- Data for analysis
■ ■ ■ ■
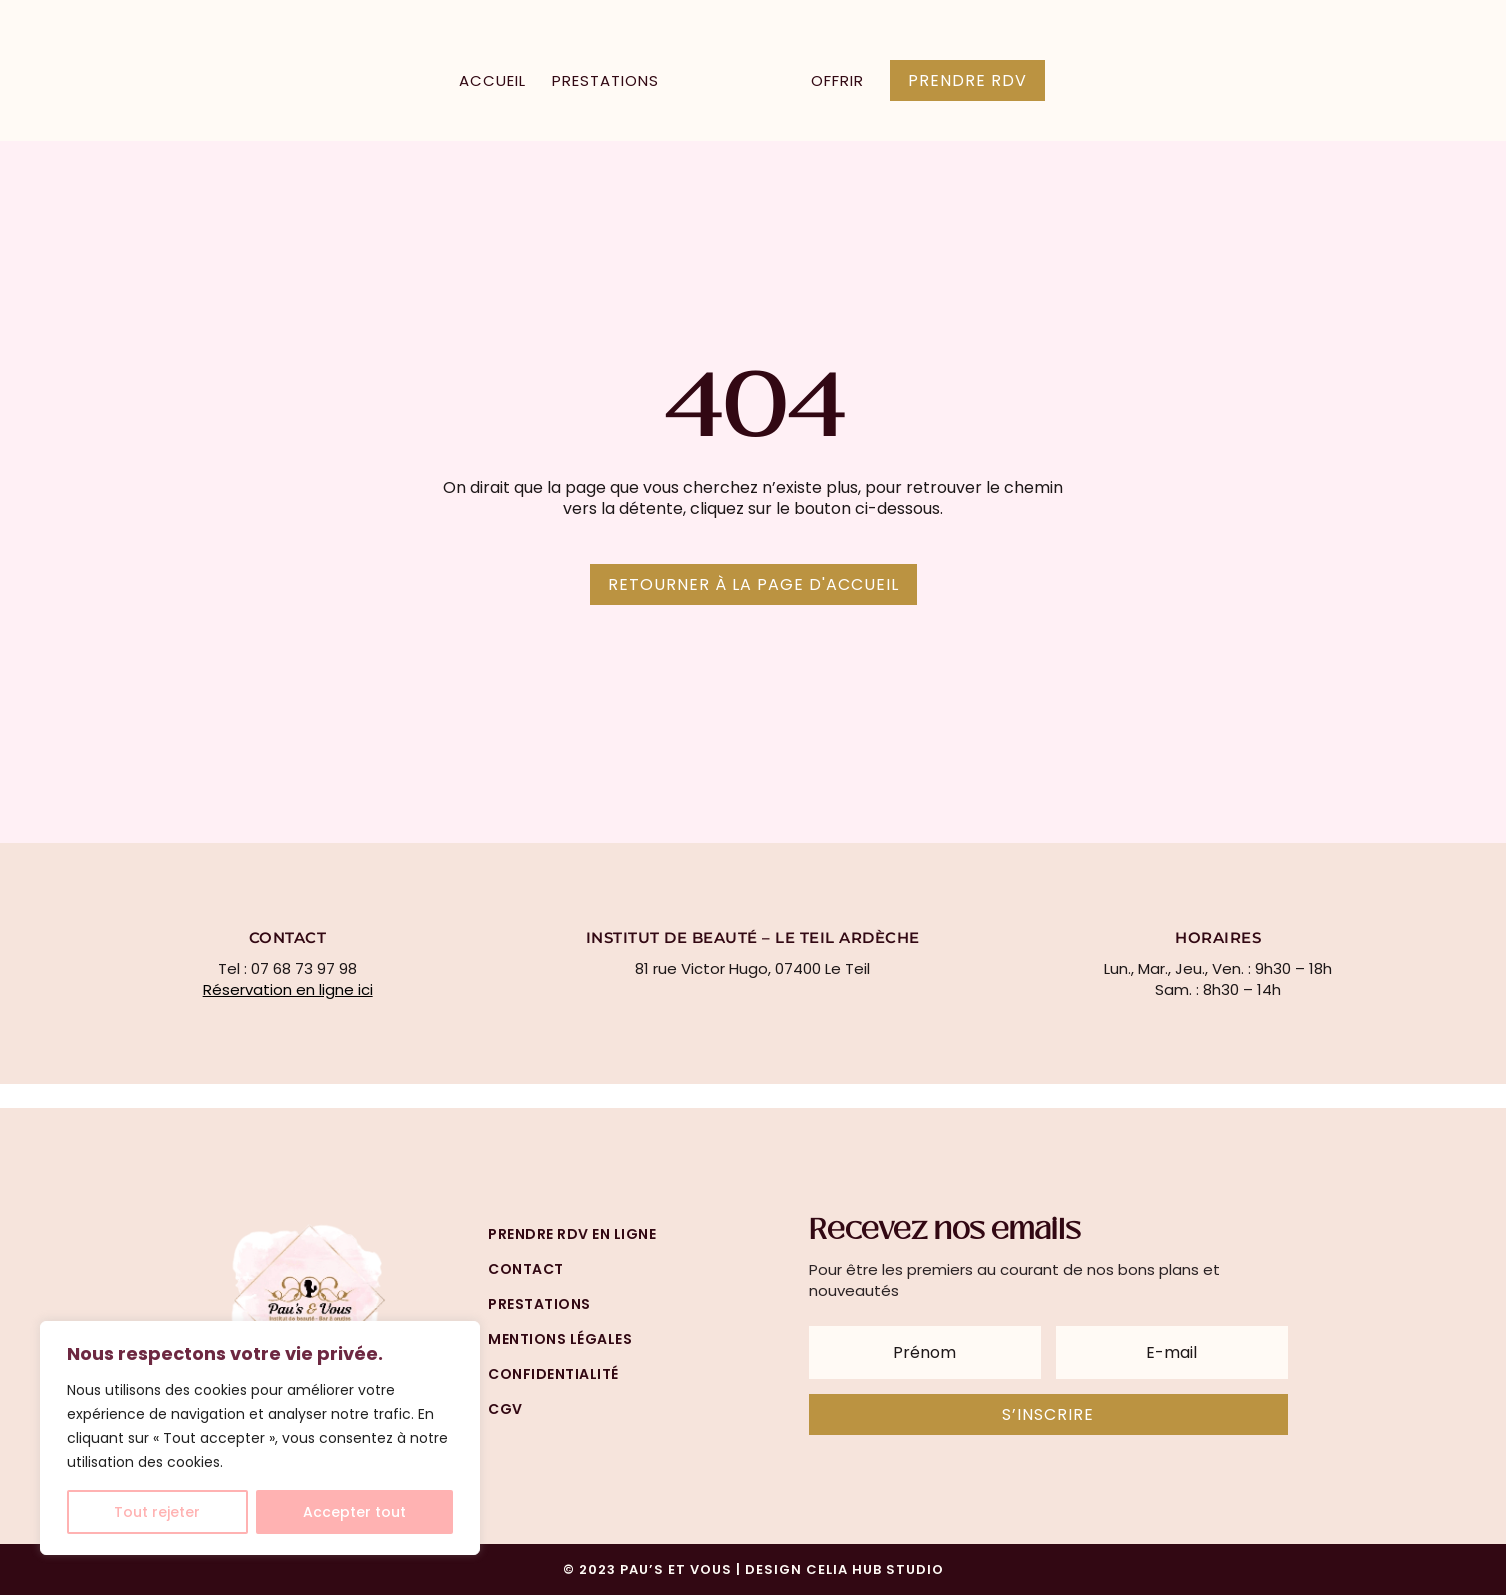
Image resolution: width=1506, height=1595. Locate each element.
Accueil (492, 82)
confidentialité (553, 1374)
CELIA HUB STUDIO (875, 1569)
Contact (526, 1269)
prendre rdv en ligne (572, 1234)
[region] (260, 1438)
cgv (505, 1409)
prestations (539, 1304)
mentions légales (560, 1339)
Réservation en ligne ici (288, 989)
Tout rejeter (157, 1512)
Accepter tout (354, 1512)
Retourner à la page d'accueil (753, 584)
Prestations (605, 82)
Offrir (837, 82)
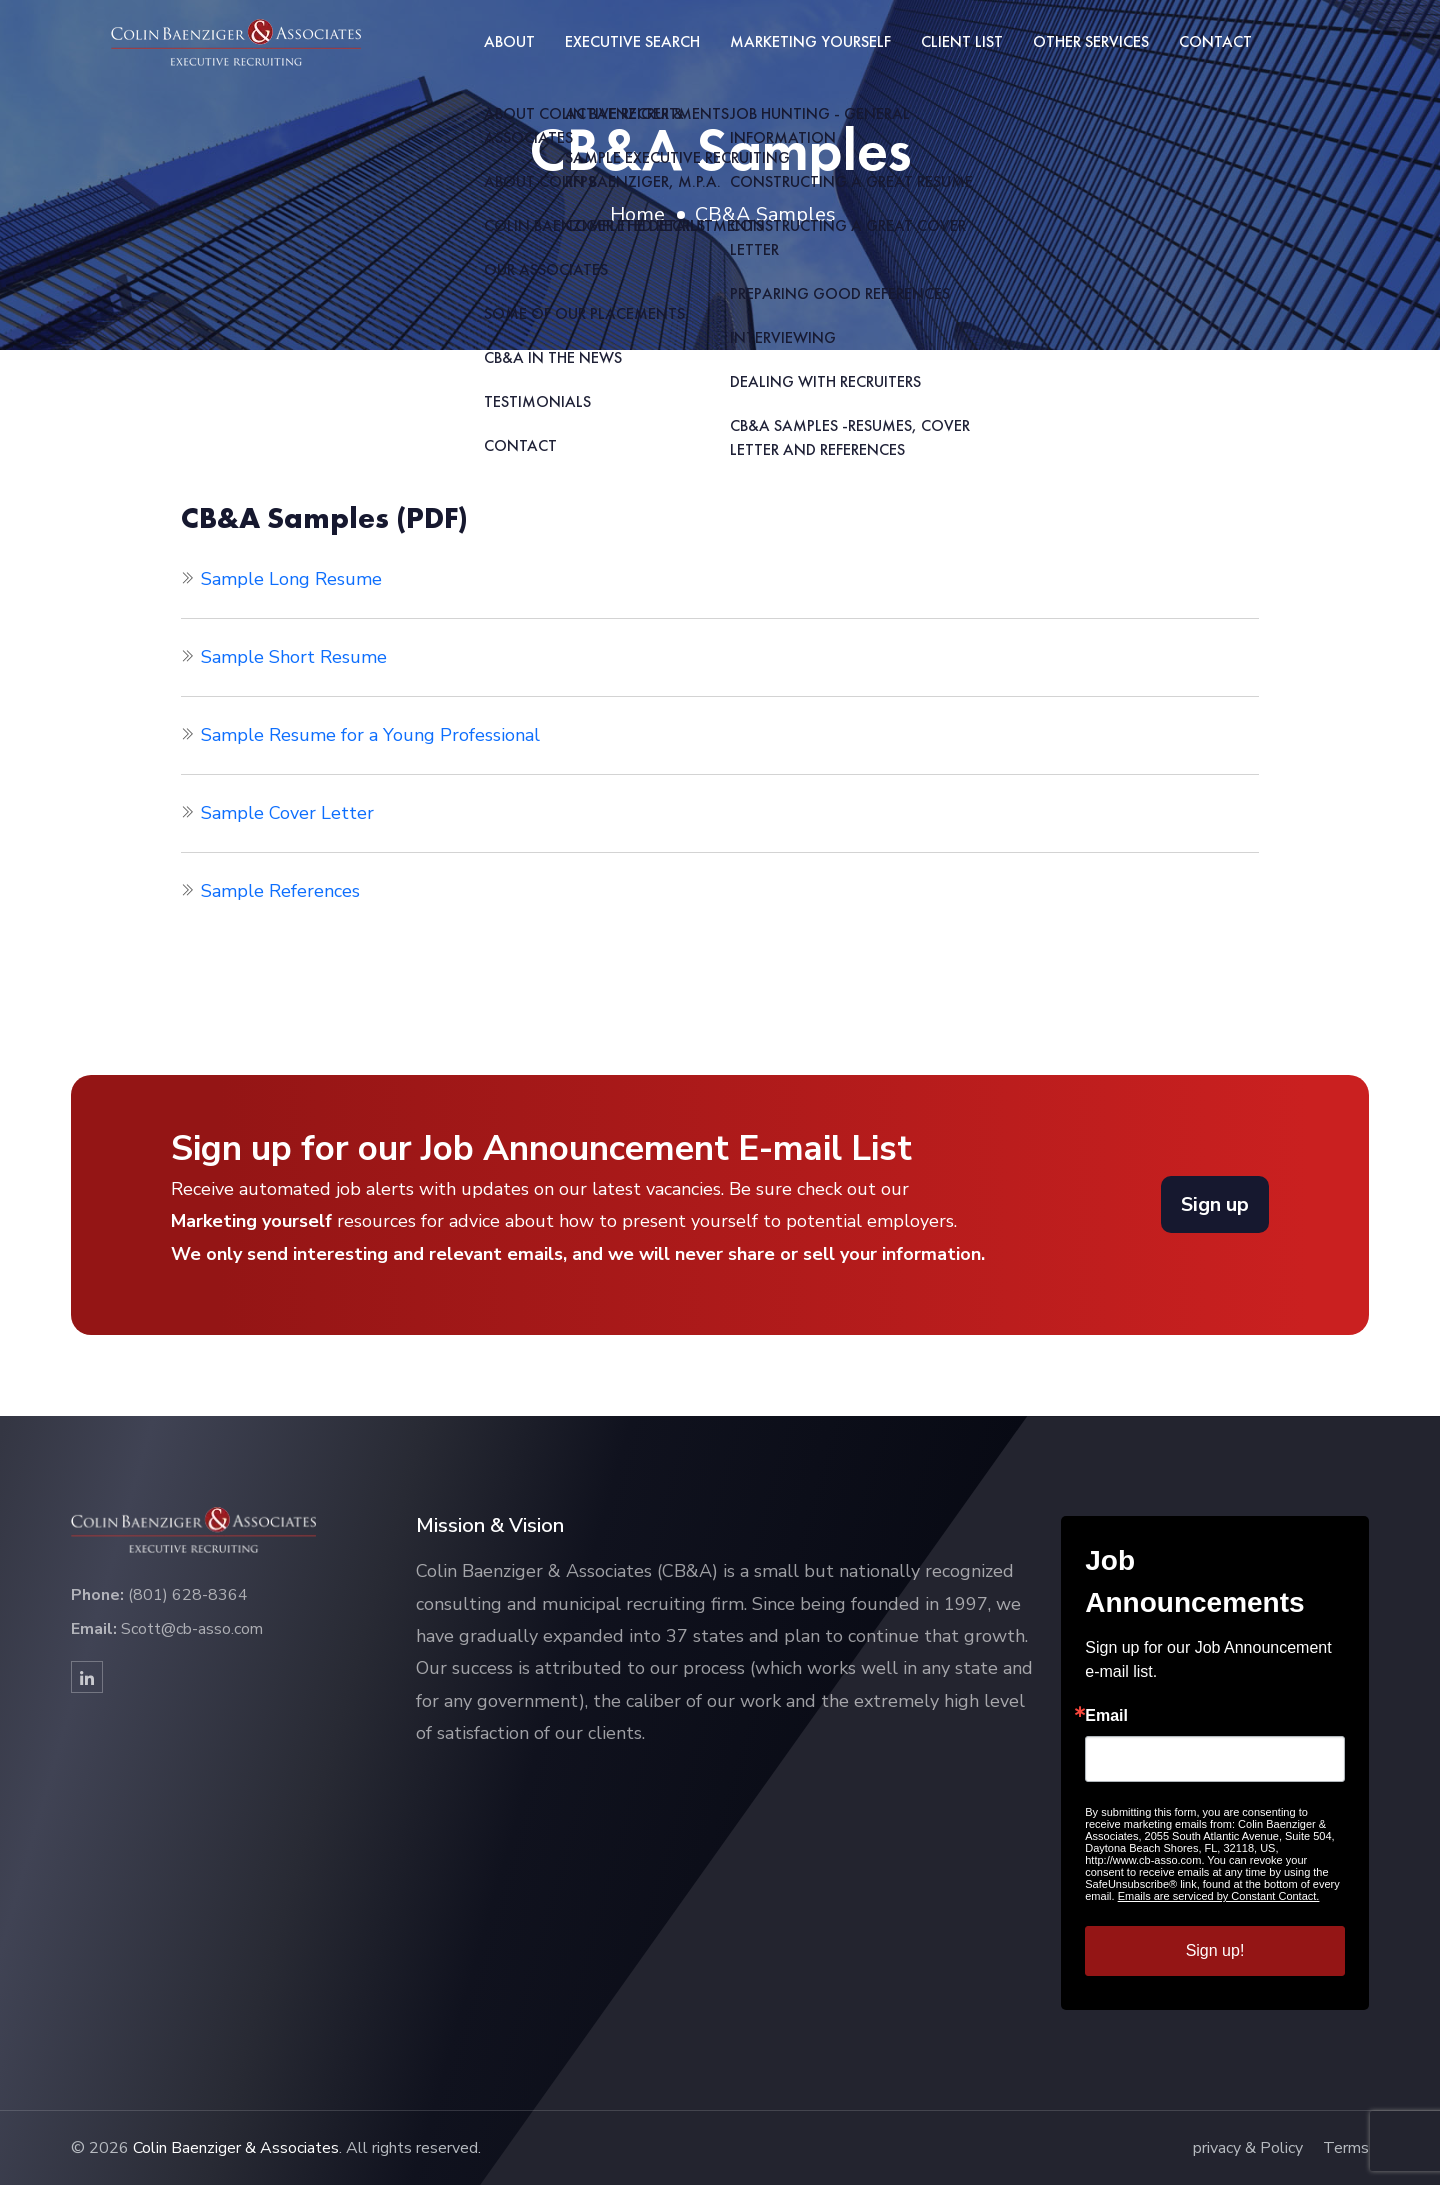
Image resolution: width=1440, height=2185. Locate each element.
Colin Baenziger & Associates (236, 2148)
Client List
■ ■ ■ ■
- Exercise description
Word-for-word restatement: every line from the one with "Tout rejeter (157, 1512)" through the final line of the data, both ends included, pictures excluded.

- Output of the task
Tout rejeter (157, 1512)
Accepter tout (354, 1512)
Retourner à la page d'accueil (753, 584)
Prestations (605, 82)
Offrir (837, 82)
Image resolution: width=1440, height=2185. Locate each element.
Colin Baenziger & Associates (236, 2148)
Client List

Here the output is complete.